Recently, I have had the opportunity to pitch my new business idea to a group of business leaders. My business is an education center, or a learning lab environment, that will focus on the development of social skills i.e. effective communication, collaboration, building trust, critical thinking, problem solving, and conflict resolution. The twist is that I will be facilitating these skills to both youth and adults by having them work on projects together. During this pitch, one person latched onto a particular topic that has come up again and again and that is the incoming generation into the workforce. “What’s up with kids today? Millennials are the worst.”

Millennials are already in the workforce and have been for the past 10 to 15 years.

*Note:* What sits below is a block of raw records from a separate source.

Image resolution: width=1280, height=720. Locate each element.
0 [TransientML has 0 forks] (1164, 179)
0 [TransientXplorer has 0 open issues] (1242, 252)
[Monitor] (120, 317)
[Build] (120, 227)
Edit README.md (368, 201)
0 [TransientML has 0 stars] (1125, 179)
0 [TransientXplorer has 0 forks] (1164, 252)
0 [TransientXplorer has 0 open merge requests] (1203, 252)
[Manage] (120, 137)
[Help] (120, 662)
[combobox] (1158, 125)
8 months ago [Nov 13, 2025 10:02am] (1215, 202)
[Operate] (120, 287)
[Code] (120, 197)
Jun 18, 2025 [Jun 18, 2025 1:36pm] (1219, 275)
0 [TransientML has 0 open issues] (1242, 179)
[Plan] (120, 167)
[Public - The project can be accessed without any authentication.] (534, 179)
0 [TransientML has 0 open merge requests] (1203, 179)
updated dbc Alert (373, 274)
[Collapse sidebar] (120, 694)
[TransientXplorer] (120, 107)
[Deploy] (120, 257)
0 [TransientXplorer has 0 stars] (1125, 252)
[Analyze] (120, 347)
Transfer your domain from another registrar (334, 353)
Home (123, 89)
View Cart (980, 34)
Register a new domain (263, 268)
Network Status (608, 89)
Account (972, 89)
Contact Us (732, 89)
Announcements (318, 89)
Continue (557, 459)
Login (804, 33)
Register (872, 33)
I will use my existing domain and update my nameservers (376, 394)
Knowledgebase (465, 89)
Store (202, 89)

In that time, a shift has started to occur where those Millennials are changing the way people work. They are starting their own businesses and getting contracted out by larger companies that once housed these positions internally. With the advances of technology, a startup’s reach is global making them successful in their endeavors. With this group of people leaving the traditional workspace, businesses are starting to look at why they are choosing to branch out on their own, why they are choosing risk over stability. Through surveys and testing, words like employee engagement, emotional intelligence, innovation, communication, and collaboration have become buzzwords. Gaps in the educational system and workforce readiness have been identified. The question now is “What’s next?” What are we doing to fix this?

I do believe that the real concern is for the youngest of generations, Generation Z. Those that are still working their way through secondary and post-secondary school. Those that may have part-time jobs or internships. It is a generation that knows only of a world with technology and it is shows as they sit hunched over next to their friend texting to other friends in complete silence. Now, an observer might say at this point that adults have been known to do this too and to that I say, that’s the point of this article.

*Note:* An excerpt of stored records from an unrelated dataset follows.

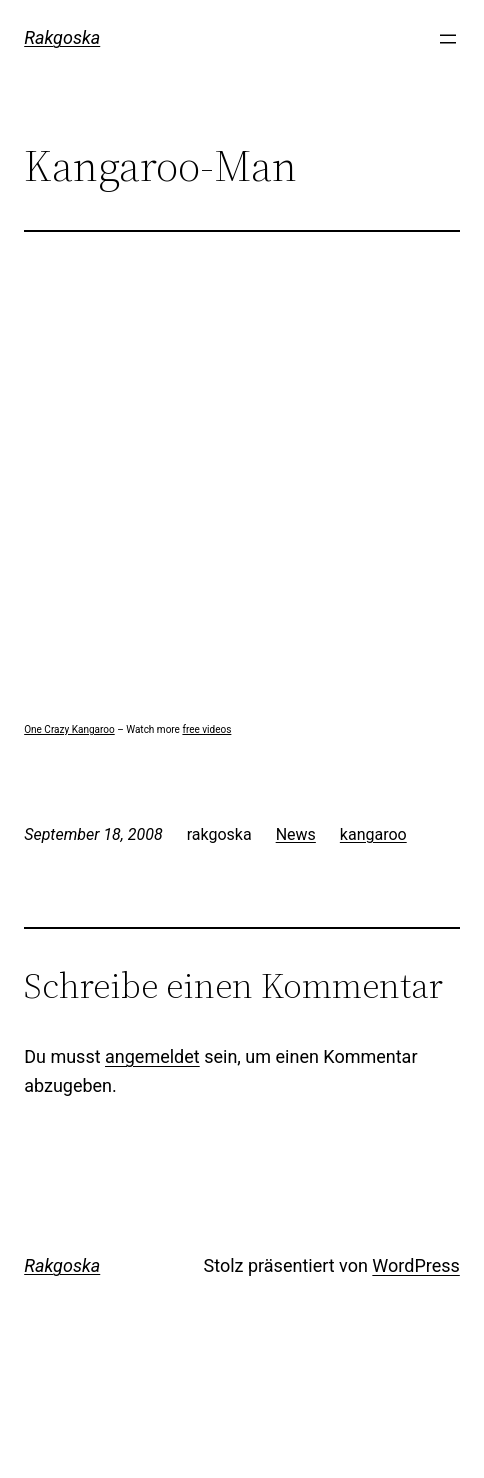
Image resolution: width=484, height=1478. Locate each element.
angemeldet (152, 1056)
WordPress (415, 1265)
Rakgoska (62, 37)
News (296, 834)
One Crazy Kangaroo (69, 729)
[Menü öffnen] (448, 39)
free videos (206, 729)
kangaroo (373, 834)
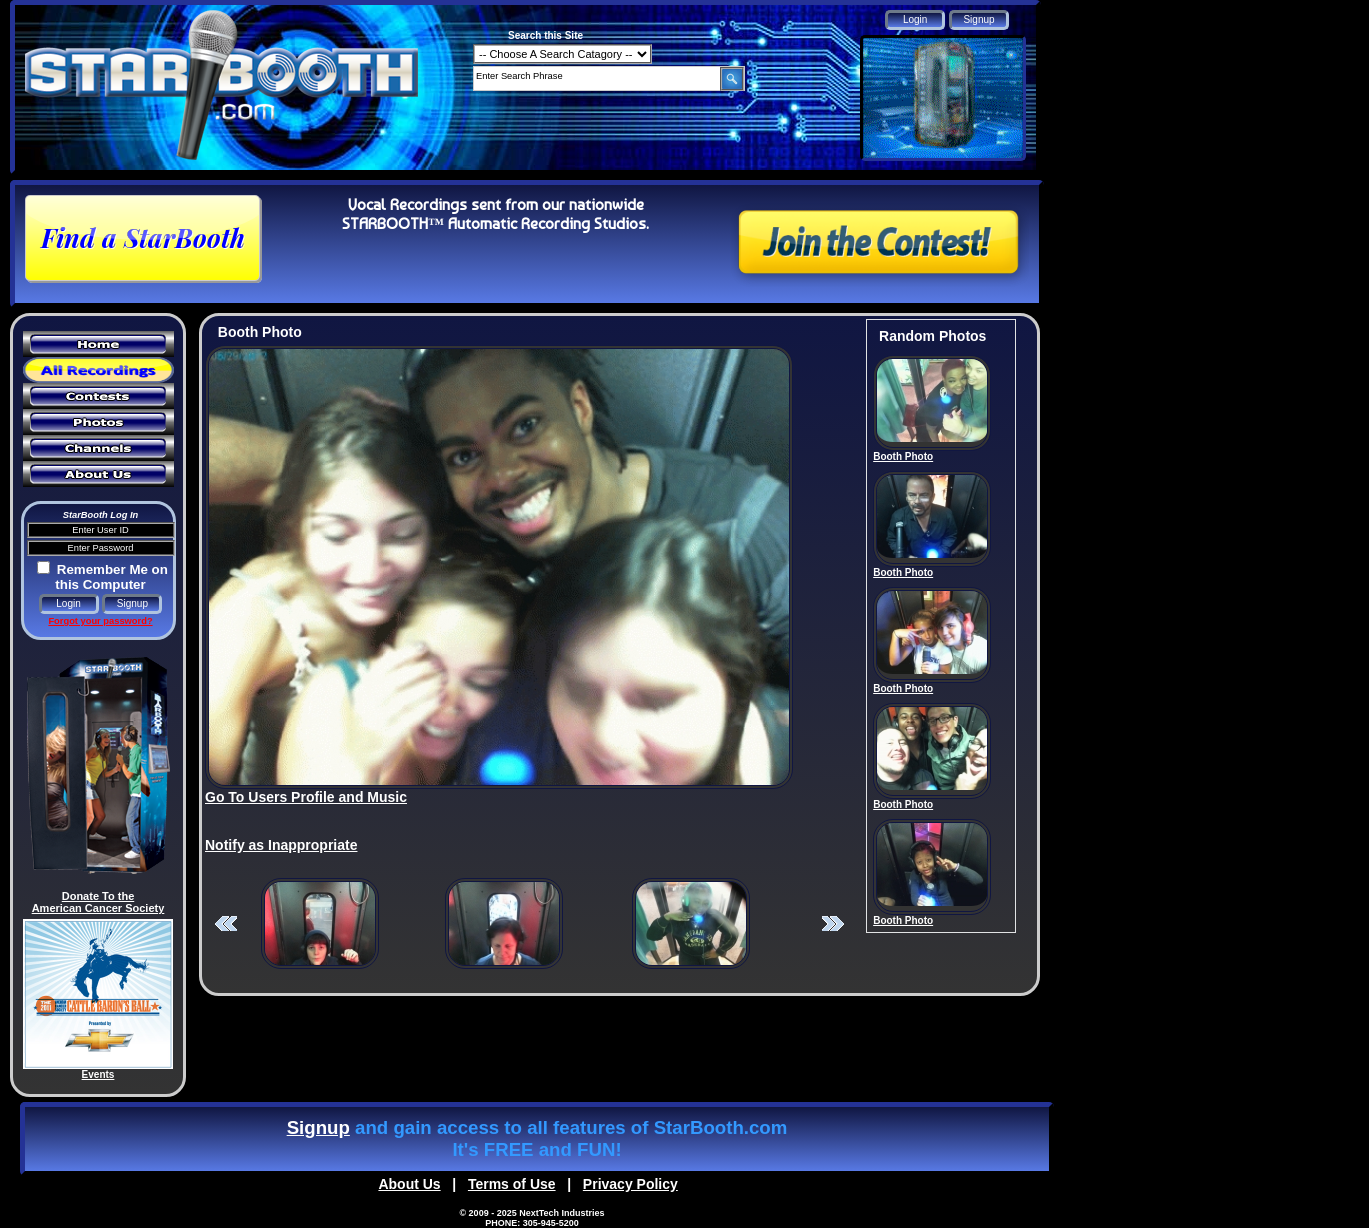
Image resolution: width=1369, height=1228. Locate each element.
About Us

Let’s step back for a second and consider human development. We are not born with morals and values, we learn them. We first learn right from wrong from our parents, guardians, and family members. Afterwards, we go to school and begin learning them from teachers. During the years of puberty, our peers provide us with our moral compass, and we hope that our children are friends with others who have been brought up with good morals and values. Every step of the way we collect data and store it when finally, as an adult, we become an accumulation of our life experiences, our environment. Depending on our life experiences we struggle or learn to cope and then we contribute to the life cycle by being examples for the younger generations.

So, for those who are asking the question, “What’s wrong with kids today?” I ask, no implore you to remember that these kids are a product of their environment and that includes you. There is a very apparent generational gap between the Baby Boomers and Generation Z where both parties are participating in a metaphorical eye roll. In true middle child fashion, as a Millennial in the middle, I ask both sides to unclench their fists long enough to figure out a way to work together. Resolution can only be achieved by putting aside our egos and realizing both sides have a role to play, a responsibility in “fixing” this problem. Now is the time to start bridging that generational gap to understanding and empathy. Both sides have so much to offer and learn from one another. I can see it, can you?